Ghidra is the free, powerful reverse-engineering suite the NSA open-sourced. This lesson covers loading a binary, the difference between disassembly and decompilation, navigating functions, and reading the decompiled output to understand what a program does, with the commercial alternatives in context.
Disassembly turns machine code into assembly instructions: accurate but low-level and tedious to read. Decompilation goes further, reconstructing approximate C-like source from the assembly, which is far easier to follow even though it is not the original source (variable names are synthesized, some structure is lost). Ghidra does both side by side: you read the decompiled C to understand logic and drop to assembly when you need precision.
Ghidra, released by the NSA in 2019, is a full reverse-engineering suite with a strong decompiler, free and cross-platform. You create a project, import a binary, let it auto-analyze, then browse the function list, follow cross-references, rename variables as you understand them, and read the decompiler output. Its collaborative features and scripting make it viable for serious work. For a learner, it removes the cost barrier that used to gate this field.
IDA Pro is the long-time industry standard with a polished decompiler (Hex-Rays); IDA Free is a limited free version. Binary Ninja is a modern, well-liked commercial tool with a clean API. They are excellent, but Ghidra is free and capable enough to learn and do real work with, which is why this subtrack centers it. Skills transfer: once you can read decompiled output and follow control flow, the specific tool matters less.

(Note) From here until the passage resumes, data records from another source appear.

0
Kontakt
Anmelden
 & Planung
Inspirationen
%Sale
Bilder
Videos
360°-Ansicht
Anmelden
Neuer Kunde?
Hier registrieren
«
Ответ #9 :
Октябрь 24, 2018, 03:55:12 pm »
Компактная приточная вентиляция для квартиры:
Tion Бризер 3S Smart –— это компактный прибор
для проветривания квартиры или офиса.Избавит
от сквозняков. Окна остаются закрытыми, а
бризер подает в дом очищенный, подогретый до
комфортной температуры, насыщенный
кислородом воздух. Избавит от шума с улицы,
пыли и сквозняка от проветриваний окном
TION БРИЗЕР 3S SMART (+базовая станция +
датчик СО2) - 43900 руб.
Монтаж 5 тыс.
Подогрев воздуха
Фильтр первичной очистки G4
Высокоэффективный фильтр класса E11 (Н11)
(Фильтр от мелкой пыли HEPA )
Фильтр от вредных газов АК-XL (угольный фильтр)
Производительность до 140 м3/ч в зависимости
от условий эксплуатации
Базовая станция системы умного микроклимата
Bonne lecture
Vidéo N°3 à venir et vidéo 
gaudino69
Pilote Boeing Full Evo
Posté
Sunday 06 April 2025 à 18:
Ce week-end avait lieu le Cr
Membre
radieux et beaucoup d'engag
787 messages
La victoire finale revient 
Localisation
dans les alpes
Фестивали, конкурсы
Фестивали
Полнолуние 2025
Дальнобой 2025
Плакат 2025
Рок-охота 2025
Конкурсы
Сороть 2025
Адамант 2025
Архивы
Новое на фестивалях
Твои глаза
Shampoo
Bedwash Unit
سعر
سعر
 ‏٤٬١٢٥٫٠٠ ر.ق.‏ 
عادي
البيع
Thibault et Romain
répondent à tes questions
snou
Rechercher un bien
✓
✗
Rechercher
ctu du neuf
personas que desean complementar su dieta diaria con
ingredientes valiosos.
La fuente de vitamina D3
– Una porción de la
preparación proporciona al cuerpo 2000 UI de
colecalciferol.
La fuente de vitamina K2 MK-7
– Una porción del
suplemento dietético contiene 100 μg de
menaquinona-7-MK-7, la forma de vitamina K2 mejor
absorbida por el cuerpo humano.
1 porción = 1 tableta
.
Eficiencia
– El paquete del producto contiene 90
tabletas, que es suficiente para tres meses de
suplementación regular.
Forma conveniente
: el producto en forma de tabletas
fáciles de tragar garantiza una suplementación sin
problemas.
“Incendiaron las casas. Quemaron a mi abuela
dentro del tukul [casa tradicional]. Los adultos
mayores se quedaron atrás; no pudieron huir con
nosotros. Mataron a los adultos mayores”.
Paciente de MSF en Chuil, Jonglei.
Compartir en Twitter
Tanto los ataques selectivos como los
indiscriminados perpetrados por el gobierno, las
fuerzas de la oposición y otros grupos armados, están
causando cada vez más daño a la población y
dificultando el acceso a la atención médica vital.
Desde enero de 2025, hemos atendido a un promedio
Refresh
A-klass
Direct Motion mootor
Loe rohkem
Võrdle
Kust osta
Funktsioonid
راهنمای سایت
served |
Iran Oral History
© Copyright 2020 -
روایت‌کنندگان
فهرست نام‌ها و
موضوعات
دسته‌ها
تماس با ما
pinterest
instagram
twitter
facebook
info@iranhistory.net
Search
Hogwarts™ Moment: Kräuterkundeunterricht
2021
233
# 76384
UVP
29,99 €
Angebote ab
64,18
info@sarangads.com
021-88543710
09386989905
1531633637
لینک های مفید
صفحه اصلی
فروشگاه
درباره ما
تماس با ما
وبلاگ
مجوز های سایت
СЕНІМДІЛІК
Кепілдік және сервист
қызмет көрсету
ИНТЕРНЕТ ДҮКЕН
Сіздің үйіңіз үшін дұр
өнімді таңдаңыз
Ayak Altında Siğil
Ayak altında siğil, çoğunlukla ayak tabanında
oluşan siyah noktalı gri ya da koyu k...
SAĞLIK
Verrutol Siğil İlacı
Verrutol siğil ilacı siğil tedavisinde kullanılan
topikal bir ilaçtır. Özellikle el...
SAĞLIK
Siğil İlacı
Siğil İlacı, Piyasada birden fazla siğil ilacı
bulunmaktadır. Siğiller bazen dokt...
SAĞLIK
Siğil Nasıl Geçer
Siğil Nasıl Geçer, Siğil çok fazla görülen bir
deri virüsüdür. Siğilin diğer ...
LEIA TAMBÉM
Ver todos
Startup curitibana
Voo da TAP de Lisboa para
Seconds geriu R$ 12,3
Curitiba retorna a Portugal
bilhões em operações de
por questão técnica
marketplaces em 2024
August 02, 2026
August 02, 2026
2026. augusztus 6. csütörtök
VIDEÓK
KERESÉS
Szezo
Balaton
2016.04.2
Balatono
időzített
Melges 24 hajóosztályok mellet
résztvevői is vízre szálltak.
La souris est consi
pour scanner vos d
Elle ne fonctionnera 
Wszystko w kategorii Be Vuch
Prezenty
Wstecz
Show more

Use the benign sample from the static-analysis lesson.
1. Create a Ghidra project and import the benign binary; let auto-analysis run.
2. Open the function list and find main (or the entry point).
3. Read the decompiler pane; rename variables and functions as their purpose becomes clear.
4. Follow cross-references to see what calls what and how data flows.
5. Confirm or revise the behavior hypothesis you wrote during static analysis, and note where dynamic analysis would tell you more.
Pick one.
Treating decompiler output as the real source (names are synthesized, some logic is approximated). Not renaming variables/functions as you learn, then getting lost. Ignoring cross-references, the map of how code connects. Expecting auto-analysis to be perfect on packed/obfuscated binaries. Buying IDA before learning on free Ghidra. Spending hours in disassembly when the decompiler would have answered the question.